Horizontal rig counts are up and vertical rig counts are down
For the week ended October 24, 2014, the number of horizontal rigs increased by two from the previous week’s count and currently stands at 1,355. This remains the highest horizontal rig count on record. Horizontal rig counts have repeatedly set and broken new records throughout this year.
Last week, the number of vertical rigs decreased by one to 361, compared to 362 the previous week. The number of directional rigs increased by eight compared to the previous week.
In the year to date, horizontal rigs are up 18%, or +207. Vertical rigs are down 16.
Types of rigs
According to Baker Hughes, a horizontal well is a directional well where the well surface isn’t situated directly above the reservoir that it targets. When the well’s inclination is more than 80 degrees from vertical, or when the lower part of the well runs parallel to the pay zone along the reservoir, it’s a horizontal well.
Horizontal wells increase the length of the well that’s exposed to the reservoir, which in turn increases production. In vertical drilling, a well goes straight down until it reaches the formation.
Horizontal rigs are sharply up
The number of horizontal rigs increased when large quantities of oil and gas in shale formations were discovered in the U.S. Oil companies combine horizontal drilling and hydraulic fracturing to access unconventional oil and gas formations and increase oil and natural gas production.
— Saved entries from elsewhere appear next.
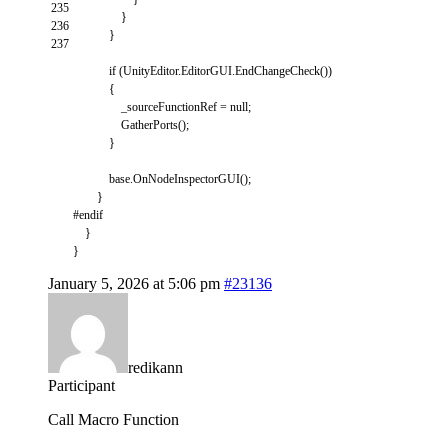
235
}
236
}
237
if
(
UnityEditor
.
EditorGUI
.
EndChangeCheck
(
)
)
{
_sourceFunctionRef
=
null
;
GatherPorts
(
)
;
}
base
.
OnNodeInspectorGUI
(
)
;
}
#endif
}
}
January 5, 2026 at 5:06 pm
#23136
redikann
Participant
Call Macro Function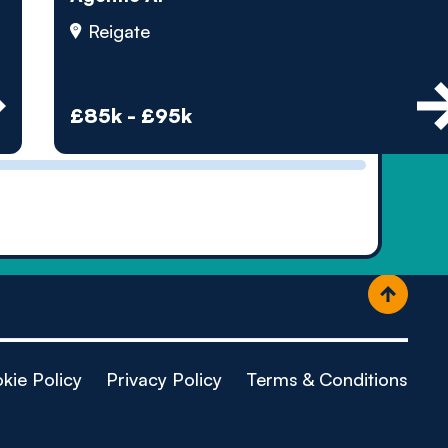
ople
Reigate
£85k - £95k
kie Policy
Privacy Policy
Terms & Conditions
By the end of September 2014, the number of horizontal rigs increased by ~300%, compared to in January 2007. During the same period, the number of vertical rigs decreased by ~62%. Vertical rigs are on a long-term declining trend.
Key stocks and ETFs
Rig counts also gauge oilfield service companies’ upstream activity. Oilfield service companies include Halliburton Company (HAL) and Baker Hughes (BHI). These companies are part of the VanEck Vectors Oil Services ETF (OIH).